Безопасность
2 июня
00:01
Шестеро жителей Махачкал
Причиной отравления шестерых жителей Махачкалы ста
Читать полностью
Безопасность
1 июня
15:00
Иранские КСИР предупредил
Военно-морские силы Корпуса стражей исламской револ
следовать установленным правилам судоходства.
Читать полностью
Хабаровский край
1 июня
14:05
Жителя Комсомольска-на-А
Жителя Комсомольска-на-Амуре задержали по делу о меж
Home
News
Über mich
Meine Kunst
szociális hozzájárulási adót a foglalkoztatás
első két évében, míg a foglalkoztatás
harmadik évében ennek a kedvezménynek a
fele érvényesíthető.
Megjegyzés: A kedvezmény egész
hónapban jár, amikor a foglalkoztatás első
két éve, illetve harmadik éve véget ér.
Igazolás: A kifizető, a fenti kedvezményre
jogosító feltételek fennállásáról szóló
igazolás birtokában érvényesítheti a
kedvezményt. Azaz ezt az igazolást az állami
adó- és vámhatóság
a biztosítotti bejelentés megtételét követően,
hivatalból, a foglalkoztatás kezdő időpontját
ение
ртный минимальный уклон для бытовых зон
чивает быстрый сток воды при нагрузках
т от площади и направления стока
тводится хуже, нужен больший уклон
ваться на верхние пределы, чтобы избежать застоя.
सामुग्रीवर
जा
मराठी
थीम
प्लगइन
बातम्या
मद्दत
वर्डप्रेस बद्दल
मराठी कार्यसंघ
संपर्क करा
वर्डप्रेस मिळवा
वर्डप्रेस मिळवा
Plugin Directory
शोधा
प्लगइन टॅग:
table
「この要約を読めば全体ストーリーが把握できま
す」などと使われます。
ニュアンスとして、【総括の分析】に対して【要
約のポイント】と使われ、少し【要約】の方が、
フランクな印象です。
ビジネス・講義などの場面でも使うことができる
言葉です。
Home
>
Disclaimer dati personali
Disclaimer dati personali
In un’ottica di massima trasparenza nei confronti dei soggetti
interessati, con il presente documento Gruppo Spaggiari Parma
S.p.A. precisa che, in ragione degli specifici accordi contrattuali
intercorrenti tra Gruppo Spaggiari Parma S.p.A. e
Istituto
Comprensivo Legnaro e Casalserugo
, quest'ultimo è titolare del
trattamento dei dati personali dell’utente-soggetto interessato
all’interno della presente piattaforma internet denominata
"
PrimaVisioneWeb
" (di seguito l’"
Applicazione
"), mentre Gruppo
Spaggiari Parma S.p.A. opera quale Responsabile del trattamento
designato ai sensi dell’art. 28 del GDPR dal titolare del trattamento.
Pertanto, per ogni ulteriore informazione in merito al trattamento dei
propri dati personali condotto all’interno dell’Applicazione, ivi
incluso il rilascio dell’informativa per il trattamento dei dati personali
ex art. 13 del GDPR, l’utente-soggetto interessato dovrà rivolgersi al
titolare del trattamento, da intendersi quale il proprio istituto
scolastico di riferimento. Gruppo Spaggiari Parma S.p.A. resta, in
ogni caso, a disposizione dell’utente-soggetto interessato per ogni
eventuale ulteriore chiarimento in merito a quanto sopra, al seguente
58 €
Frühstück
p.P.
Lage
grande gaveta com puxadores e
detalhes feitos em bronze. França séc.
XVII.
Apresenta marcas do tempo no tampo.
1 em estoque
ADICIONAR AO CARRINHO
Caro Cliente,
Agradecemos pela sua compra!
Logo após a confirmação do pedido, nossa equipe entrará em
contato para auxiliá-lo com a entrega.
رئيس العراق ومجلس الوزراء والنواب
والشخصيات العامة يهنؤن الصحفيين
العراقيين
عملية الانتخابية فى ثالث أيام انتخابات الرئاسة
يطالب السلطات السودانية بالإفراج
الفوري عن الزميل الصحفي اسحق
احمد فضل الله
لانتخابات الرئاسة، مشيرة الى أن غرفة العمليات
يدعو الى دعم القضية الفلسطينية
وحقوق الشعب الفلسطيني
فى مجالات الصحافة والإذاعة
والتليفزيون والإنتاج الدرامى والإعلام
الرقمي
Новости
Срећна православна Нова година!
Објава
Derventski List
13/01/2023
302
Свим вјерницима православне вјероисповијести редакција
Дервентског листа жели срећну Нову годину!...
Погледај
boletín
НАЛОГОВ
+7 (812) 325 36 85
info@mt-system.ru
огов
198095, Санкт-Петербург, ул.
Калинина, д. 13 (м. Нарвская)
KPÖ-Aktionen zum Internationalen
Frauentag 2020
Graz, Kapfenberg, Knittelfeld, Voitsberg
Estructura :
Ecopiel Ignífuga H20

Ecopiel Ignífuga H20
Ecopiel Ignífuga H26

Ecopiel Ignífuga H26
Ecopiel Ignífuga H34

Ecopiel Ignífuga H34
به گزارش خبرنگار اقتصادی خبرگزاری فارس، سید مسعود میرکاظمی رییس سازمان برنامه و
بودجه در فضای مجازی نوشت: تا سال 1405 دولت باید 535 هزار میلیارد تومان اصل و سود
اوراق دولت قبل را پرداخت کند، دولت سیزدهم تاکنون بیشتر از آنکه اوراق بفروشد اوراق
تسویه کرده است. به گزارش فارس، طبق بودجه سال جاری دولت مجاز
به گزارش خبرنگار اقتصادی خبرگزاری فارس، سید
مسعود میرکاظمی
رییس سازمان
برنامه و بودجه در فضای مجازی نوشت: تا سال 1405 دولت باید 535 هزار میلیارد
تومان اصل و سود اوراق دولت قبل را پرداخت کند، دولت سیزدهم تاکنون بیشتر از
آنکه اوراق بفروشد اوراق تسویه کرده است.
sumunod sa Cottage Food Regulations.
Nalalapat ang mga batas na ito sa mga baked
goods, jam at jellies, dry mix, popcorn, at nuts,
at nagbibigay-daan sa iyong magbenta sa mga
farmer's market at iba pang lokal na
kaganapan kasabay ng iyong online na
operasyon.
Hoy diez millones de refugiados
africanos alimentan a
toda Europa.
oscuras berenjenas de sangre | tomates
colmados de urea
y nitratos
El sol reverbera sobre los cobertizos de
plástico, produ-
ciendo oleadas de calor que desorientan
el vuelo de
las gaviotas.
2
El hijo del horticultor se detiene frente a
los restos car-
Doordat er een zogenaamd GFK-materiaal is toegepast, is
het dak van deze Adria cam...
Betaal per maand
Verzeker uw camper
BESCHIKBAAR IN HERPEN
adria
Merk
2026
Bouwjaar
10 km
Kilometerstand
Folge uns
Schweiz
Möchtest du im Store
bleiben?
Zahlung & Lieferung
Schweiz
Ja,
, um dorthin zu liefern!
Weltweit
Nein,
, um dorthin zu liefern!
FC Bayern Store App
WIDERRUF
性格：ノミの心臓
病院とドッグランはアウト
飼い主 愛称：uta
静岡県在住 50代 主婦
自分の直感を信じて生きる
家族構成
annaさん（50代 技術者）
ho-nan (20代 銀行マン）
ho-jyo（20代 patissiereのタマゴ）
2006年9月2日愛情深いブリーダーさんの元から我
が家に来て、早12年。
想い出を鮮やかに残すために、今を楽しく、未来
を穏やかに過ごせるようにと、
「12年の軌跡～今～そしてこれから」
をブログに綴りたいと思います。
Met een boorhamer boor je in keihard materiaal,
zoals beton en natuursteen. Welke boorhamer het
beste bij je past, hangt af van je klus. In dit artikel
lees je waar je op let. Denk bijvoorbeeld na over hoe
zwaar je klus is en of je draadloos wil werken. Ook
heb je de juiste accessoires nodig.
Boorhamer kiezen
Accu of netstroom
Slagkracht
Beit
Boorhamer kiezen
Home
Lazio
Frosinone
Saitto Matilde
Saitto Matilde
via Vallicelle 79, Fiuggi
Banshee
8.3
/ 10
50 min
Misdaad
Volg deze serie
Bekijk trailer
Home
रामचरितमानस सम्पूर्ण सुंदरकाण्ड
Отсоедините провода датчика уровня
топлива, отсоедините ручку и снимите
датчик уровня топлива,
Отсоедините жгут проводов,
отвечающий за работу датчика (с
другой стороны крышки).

—————

**Exercise goal**
Take each line in the listing that has the word "بفروشد" and copy it.

**Task response**
اوراق دولت قبل را پرداخت کند، دولت سیزدهم تاکنون بیشتر از آنکه اوراق بفروشد اوراق
آنکه اوراق بفروشد اوراق تسویه کرده است.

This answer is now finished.